Segment Open

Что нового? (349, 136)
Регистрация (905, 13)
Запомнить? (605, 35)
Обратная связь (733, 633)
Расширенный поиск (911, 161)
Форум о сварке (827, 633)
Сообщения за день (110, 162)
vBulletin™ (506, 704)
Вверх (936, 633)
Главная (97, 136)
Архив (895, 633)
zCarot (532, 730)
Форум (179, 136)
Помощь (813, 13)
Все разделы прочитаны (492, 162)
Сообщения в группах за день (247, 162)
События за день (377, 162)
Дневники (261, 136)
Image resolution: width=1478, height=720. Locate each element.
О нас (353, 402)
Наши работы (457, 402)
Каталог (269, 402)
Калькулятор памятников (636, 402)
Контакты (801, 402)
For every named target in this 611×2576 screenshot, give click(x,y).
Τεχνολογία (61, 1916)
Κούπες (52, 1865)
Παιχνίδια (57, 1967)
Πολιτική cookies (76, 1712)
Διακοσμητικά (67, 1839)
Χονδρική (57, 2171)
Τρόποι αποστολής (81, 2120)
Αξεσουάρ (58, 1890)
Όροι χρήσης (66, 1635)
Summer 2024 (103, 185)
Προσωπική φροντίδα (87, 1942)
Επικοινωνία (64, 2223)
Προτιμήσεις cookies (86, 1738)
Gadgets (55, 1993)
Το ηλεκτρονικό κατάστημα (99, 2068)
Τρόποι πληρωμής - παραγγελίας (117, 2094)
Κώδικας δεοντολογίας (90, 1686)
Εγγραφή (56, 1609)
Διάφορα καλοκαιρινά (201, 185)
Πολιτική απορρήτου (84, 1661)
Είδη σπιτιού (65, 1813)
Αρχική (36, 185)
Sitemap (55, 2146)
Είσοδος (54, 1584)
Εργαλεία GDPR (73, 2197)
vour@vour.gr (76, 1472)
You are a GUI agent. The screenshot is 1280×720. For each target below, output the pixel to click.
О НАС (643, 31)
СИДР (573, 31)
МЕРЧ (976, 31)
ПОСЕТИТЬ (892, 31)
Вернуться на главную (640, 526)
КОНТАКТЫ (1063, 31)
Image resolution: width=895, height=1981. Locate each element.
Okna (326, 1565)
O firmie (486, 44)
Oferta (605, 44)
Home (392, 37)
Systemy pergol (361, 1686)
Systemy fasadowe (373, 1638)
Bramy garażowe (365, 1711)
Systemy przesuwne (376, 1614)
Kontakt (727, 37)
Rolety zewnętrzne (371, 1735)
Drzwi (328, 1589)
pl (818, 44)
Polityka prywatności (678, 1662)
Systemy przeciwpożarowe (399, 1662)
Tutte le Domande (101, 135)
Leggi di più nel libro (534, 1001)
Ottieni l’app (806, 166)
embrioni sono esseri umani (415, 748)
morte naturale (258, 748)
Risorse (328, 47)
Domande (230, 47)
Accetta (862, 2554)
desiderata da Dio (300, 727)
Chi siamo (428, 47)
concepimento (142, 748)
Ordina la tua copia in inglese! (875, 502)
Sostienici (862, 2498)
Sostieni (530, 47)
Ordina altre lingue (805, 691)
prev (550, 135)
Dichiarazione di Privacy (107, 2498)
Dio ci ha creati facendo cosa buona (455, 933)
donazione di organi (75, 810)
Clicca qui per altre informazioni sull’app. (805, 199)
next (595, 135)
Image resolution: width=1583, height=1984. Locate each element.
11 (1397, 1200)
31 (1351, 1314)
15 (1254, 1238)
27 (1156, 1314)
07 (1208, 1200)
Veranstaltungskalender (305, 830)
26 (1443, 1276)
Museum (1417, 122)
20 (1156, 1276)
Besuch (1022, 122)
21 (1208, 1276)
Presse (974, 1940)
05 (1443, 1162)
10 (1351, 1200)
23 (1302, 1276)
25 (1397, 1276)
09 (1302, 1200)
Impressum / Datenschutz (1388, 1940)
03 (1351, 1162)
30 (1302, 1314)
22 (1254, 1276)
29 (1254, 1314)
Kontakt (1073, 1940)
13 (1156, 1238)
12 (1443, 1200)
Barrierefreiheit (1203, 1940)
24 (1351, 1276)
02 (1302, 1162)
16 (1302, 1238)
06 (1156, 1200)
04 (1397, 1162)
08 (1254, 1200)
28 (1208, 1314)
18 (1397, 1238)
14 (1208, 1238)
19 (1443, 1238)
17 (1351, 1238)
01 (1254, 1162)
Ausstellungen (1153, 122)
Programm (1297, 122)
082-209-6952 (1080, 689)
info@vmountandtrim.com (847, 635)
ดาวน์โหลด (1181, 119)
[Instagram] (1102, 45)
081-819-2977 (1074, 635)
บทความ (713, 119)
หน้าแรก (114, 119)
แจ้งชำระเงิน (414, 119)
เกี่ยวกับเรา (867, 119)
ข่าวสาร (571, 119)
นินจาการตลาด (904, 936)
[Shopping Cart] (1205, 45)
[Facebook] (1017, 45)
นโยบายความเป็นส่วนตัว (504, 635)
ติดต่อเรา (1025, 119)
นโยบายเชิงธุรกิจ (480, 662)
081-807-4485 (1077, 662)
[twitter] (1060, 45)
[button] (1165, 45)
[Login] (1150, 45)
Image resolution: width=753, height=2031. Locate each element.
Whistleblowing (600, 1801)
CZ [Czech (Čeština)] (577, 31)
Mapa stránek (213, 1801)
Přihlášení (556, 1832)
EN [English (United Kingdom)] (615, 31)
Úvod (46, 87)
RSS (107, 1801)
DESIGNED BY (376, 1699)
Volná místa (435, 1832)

Segment Closed

Transcribe the full listing exactly, leaving out no line.

Solution:
Что нового? (349, 136)
Регистрация (905, 13)
Запомнить? (605, 35)
Обратная связь (733, 633)
Расширенный поиск (911, 161)
Форум о сварке (827, 633)
Сообщения за день (110, 162)
vBulletin™ (506, 704)
Вверх (936, 633)
Главная (97, 136)
Архив (895, 633)
zCarot (532, 730)
Форум (179, 136)
Помощь (813, 13)
Все разделы прочитаны (492, 162)
Сообщения в группах за день (247, 162)
События за день (377, 162)
Дневники (261, 136)
Image resolution: width=1478, height=720. Locate each element.
О нас (353, 402)
Наши работы (457, 402)
Каталог (269, 402)
Калькулятор памятников (636, 402)
Контакты (801, 402)
For every named target in this 611×2576 screenshot, give click(x,y).
Τεχνολογία (61, 1916)
Κούπες (52, 1865)
Παιχνίδια (57, 1967)
Πολιτική cookies (76, 1712)
Διακοσμητικά (67, 1839)
Χονδρική (57, 2171)
Τρόποι αποστολής (81, 2120)
Αξεσουάρ (58, 1890)
Όροι χρήσης (66, 1635)
Summer 2024 (103, 185)
Προσωπική φροντίδα (87, 1942)
Επικοινωνία (64, 2223)
Προτιμήσεις cookies (86, 1738)
Gadgets (55, 1993)
Το ηλεκτρονικό κατάστημα (99, 2068)
Τρόποι πληρωμής - παραγγελίας (117, 2094)
Κώδικας δεοντολογίας (90, 1686)
Εγγραφή (56, 1609)
Διάφορα καλοκαιρινά (201, 185)
Πολιτική απορρήτου (84, 1661)
Είδη σπιτιού (65, 1813)
Αρχική (36, 185)
Sitemap (55, 2146)
Είσοδος (54, 1584)
Εργαλεία GDPR (73, 2197)
vour@vour.gr (76, 1472)
You are a GUI agent. The screenshot is 1280×720. For each target below, output the pixel to click.
О НАС (643, 31)
СИДР (573, 31)
МЕРЧ (976, 31)
ПОСЕТИТЬ (892, 31)
Вернуться на главную (640, 526)
КОНТАКТЫ (1063, 31)
Image resolution: width=895, height=1981. Locate each element.
Okna (326, 1565)
O firmie (486, 44)
Oferta (605, 44)
Home (392, 37)
Systemy pergol (361, 1686)
Systemy fasadowe (373, 1638)
Bramy garażowe (365, 1711)
Systemy przesuwne (376, 1614)
Kontakt (727, 37)
Rolety zewnętrzne (371, 1735)
Drzwi (328, 1589)
pl (818, 44)
Polityka prywatności (678, 1662)
Systemy przeciwpożarowe (399, 1662)
Tutte le Domande (101, 135)
Leggi di più nel libro (534, 1001)
Ottieni l’app (806, 166)
embrioni sono esseri umani (415, 748)
morte naturale (258, 748)
Risorse (328, 47)
Domande (230, 47)
Accetta (862, 2554)
desiderata da Dio (300, 727)
Chi siamo (428, 47)
concepimento (142, 748)
Ordina la tua copia in inglese! (875, 502)
Sostienici (862, 2498)
Sostieni (530, 47)
Ordina altre lingue (805, 691)
prev (550, 135)
Dichiarazione di Privacy (107, 2498)
Dio ci ha creati facendo cosa buona (455, 933)
donazione di organi (75, 810)
Clicca qui per altre informazioni sull’app. (805, 199)
next (595, 135)
Image resolution: width=1583, height=1984. Locate each element.
11 (1397, 1200)
31 (1351, 1314)
15 (1254, 1238)
27 (1156, 1314)
07 (1208, 1200)
Veranstaltungskalender (305, 830)
26 (1443, 1276)
Museum (1417, 122)
20 (1156, 1276)
Besuch (1022, 122)
21 (1208, 1276)
Presse (974, 1940)
05 (1443, 1162)
10 (1351, 1200)
23 (1302, 1276)
25 (1397, 1276)
09 (1302, 1200)
Impressum / Datenschutz (1388, 1940)
03 (1351, 1162)
30 (1302, 1314)
22 (1254, 1276)
29 (1254, 1314)
Kontakt (1073, 1940)
13 (1156, 1238)
12 (1443, 1200)
Barrierefreiheit (1203, 1940)
24 (1351, 1276)
02 (1302, 1162)
16 (1302, 1238)
06 (1156, 1200)
04 (1397, 1162)
08 (1254, 1200)
28 (1208, 1314)
18 (1397, 1238)
14 (1208, 1238)
19 (1443, 1238)
17 (1351, 1238)
01 (1254, 1162)
Ausstellungen (1153, 122)
Programm (1297, 122)
082-209-6952 (1080, 689)
info@vmountandtrim.com (847, 635)
ดาวน์โหลด (1181, 119)
[Instagram] (1102, 45)
081-819-2977 (1074, 635)
บทความ (713, 119)
หน้าแรก (114, 119)
แจ้งชำระเงิน (414, 119)
เกี่ยวกับเรา (867, 119)
ข่าวสาร (571, 119)
นินจาการตลาด (904, 936)
[Shopping Cart] (1205, 45)
[Facebook] (1017, 45)
นโยบายความเป็นส่วนตัว (504, 635)
ติดต่อเรา (1025, 119)
นโยบายเชิงธุรกิจ (480, 662)
081-807-4485 (1077, 662)
[twitter] (1060, 45)
[button] (1165, 45)
[Login] (1150, 45)
Image resolution: width=753, height=2031. Locate each element.
Whistleblowing (600, 1801)
CZ [Czech (Čeština)] (577, 31)
Mapa stránek (213, 1801)
Přihlášení (556, 1832)
EN [English (United Kingdom)] (615, 31)
Úvod (46, 87)
RSS (107, 1801)
DESIGNED BY (376, 1699)
Volná místa (435, 1832)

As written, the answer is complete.